(After stating the foregoing facts.) Questions of diligence and negligence, including contributory negligence, lie peculiarly within the province of the jury, and the courts will decline to solve them as a matter of law except in plain and indisputable cases. In the exercise of this function the jury is the proper tribunal to determine also the question of proximate cause, and to ascertain what negligence as well as whose negligence should be said to have produced an injury the cause of which is a matter of controversy upon such grounds. Reed v. Southern Railway Co., 37 Ga. App. 550 (4) (140 S. E. 921), and cit. “All railroad companies shall keep in good order, at their expense, the public roads or private ways established pursuant to law, where crossed by their several roads, and build suitable bridges and make proper excavations or embankments, according to the spirit of the road law.” Civil Code (1910), § 2673. This provision of law applies as well to streets as to public roads'or private ways established pursuant to law. Western & Atlantic R. Co. v. Atlanta, 74 Ga. 774. Since the law made it the duty of the defendant to keep the crossing in good order, if the condition complained of was produced by some cause not attributable to the negligence of the *459defendant and had existed for so short a time that it could not have been charged with notice thereof, this would be a matter for defense.

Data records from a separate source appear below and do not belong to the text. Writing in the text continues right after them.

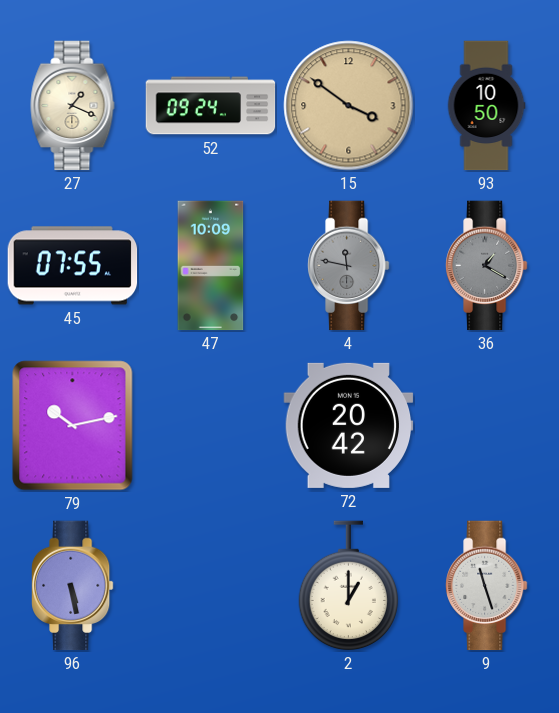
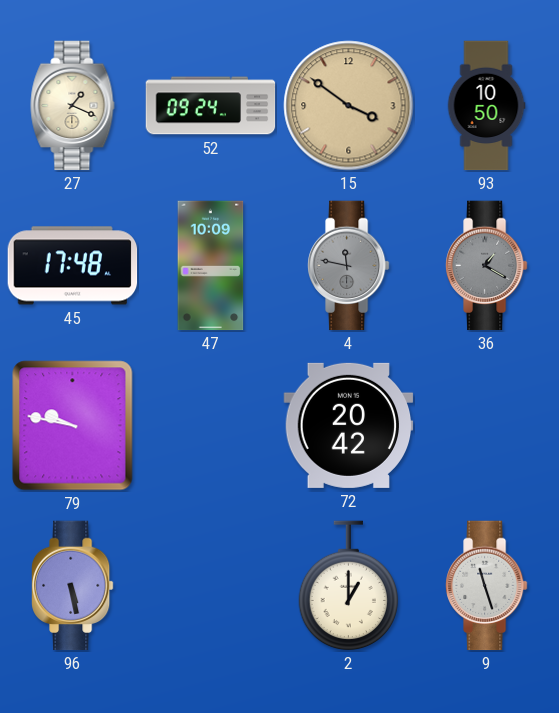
45: 07:55 -> 17:48
79: 10:13 -> 9:47
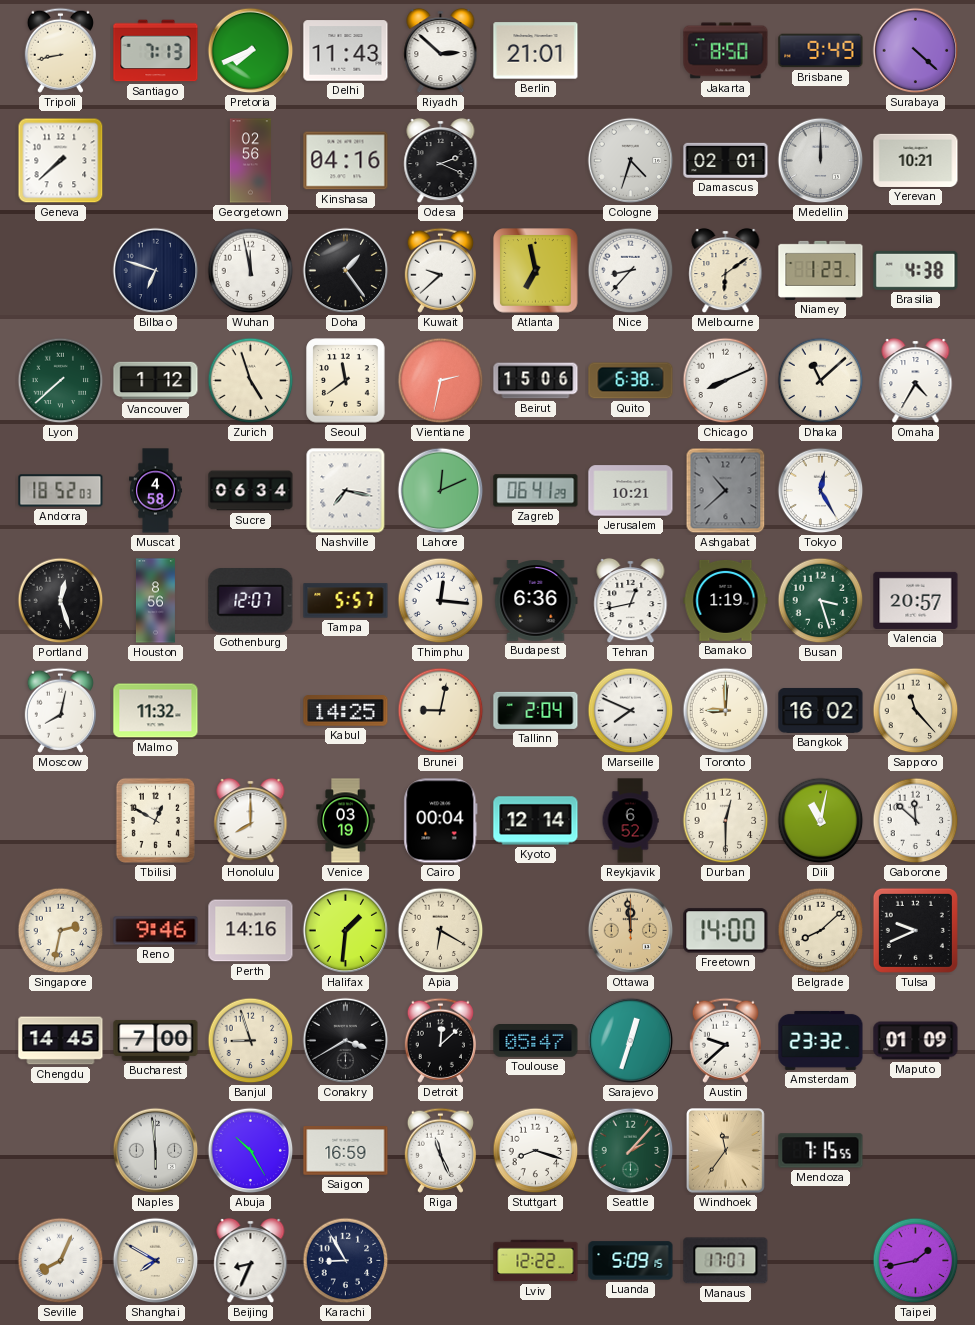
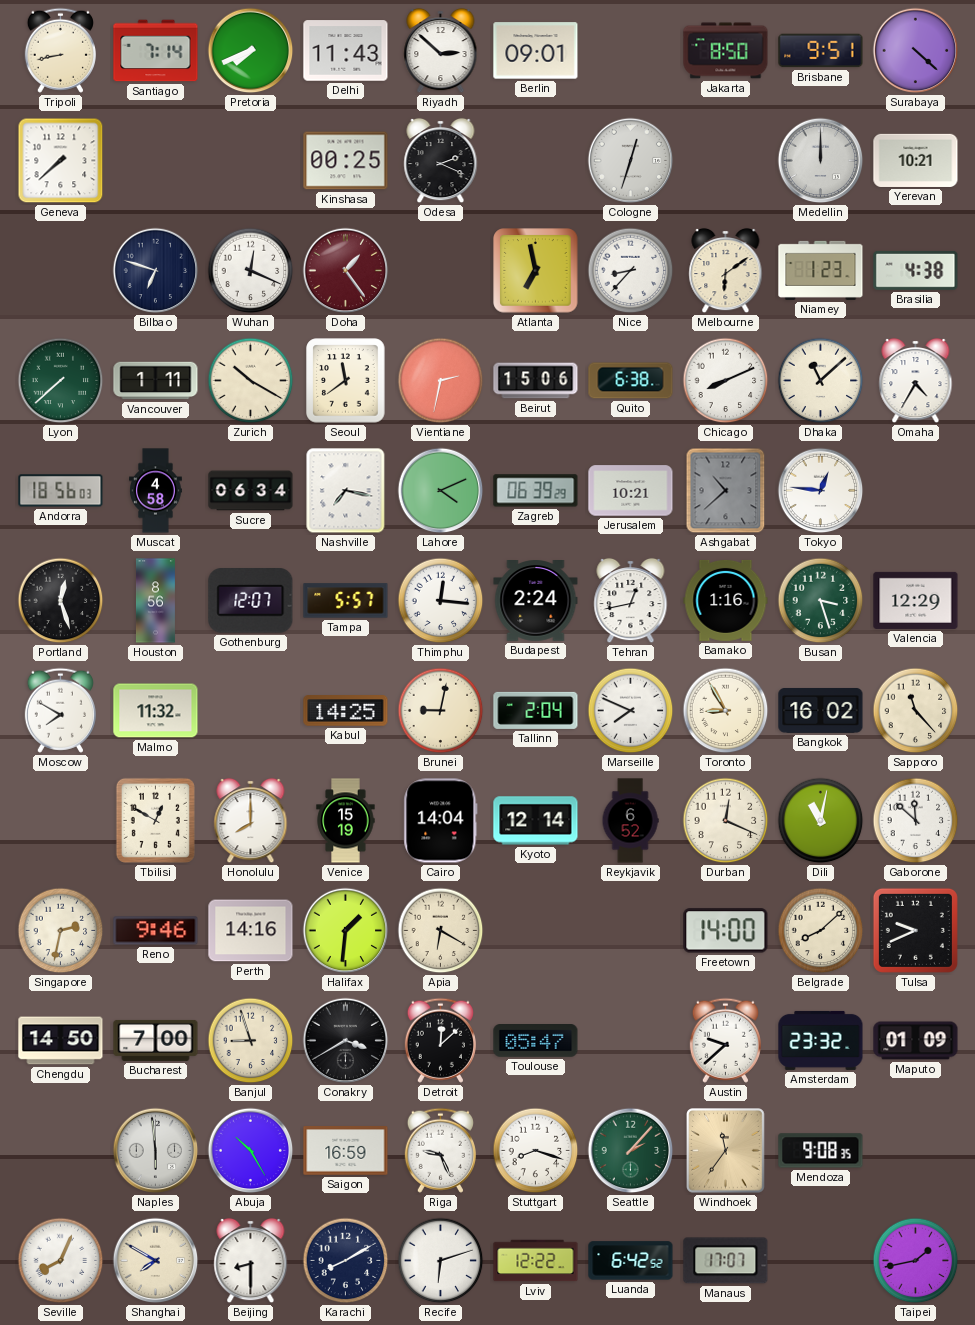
Santiago: 7:13 -> 7:14
Berlin: 21:01 -> 09:01
Brisbane: 9:49 -> 9:51
Georgetown: 02:56 -> none
Kinshasa: 04:16 -> 00:25
Cologne: 4:33 -> 12:33
Damascus: 02:01 -> none
Wuhan: 11:58 -> 12:19
Doha dial: black -> burgundy
Kuwait: 9:38 -> none
Vancouver: 1:12 -> 1:11
Zurich: 4:57 -> 10:20
Andorra: 18:52 -> 18:56
Lahore: 12:11 -> 4:11
Zagreb: 06:41 -> 06:39
Tokyo: 12:25 -> 12:46
Budapest: 6:36 -> 2:24
Bamako: 1:19 -> 1:16
Valencia: 20:57 -> 12:29
Moscow: 8:02 -> 7:50
Toronto: 9:00 -> 8:55
Venice: 03:19 -> 15:19
Cairo: 00:04 -> 14:04
Durban: 12:30 -> 12:19
Ottawa: 11:59 -> none
Chengdu: 14:45 -> 14:50
Sarajevo: 12:33 -> none
Riga: 11:26 -> 9:26
Mendoza: 7:15 -> 9:08
Beijing: 8:34 -> 8:30
Karachi: 8:55 -> 8:10
Recife: none -> 6:12
Luanda: 5:09 -> 6:42
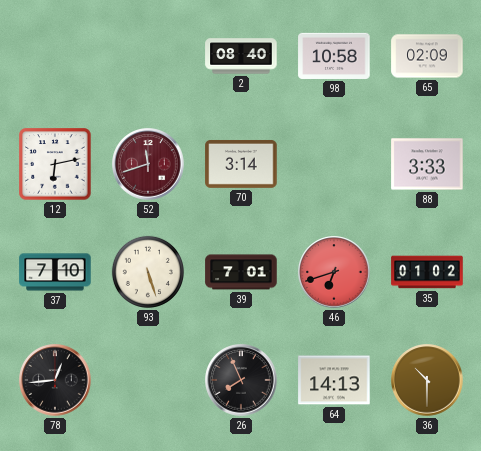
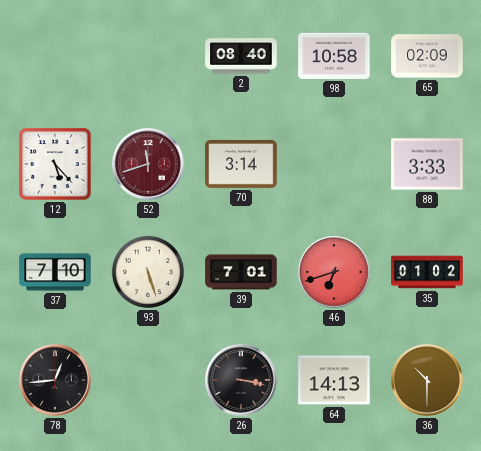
12: 6:13 -> 5:23
26: 7:56 -> 3:17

It is said for the defendant that a mathematical calculation will demonstrate that the allegation as to the ascent of thirty-five degrees can not be true; also that this court should know, without proof, that the wheels of the automobile would not have mounted a rail protruding ten or twelve inches above the ground, unless it was traveling at a speed much greater than fifteen miles per hour. Even so, we are still of the opinion that the petition set forth a cause of action. The fact that the grade may have been considerably less steep and that the vehicle was being operated at speed prohibited by statute, would not show as a matter of law that the negligence of the driver was the proximate cause of the damage. Hughes v. Atlanta Steel Co., 136 Ga. 511 (71 S. E. 728, 36 L. R. A. (N. S.) 547, Ann. Cas. 1912C, 394); Louisville & Nashville R. Co. v. Stafford, 146 Ga. 206 (91 S. E. 29); Central of Georgia Ry. Co. v. Moore, 149 Ga. 581 (101 S. E. 668); Georgia Ry. & Power Co. v. Reid, 26 Ga. App. 720 (107 S. E. 100). Does the petition in fact disclose that the automobile was being driven at a speed prohibited by law? See Sapp v. Elrod, 41 Ga. App. 356 (153 S. E. 73). In the absence of any notice or knowledge to the contrary, the driver had the right to assume that the track was in good order (Bryant v. Georgia Power Co., 162 Ga. 511 (2), 134 S. E. 319), and the petition does not show affirmatively and as a matter of law that by the exercise of ordinary care he should have discovered the defect in time to avoid the injury. Atlantic Coast Line R. Co. v. Wildman, 29 Ga. App. 745 (4) (116 S. E. 858); City of Macon v. Jones, 36 Ga. App. 799 (138 S. E. 283); McFarland v. McCaysville, 39 Ga. App. 739 (5) (148 S. E. 421).
Counsel for the plaintiff in error referred to the fact that a special demurrer was filed, but have made no sort of argument or insistance thereon. The grounds of special demurrer are therefore treated as abandoned.
Judgment affirmed.
Jenlcins, P. J., and Stephens, J., concur.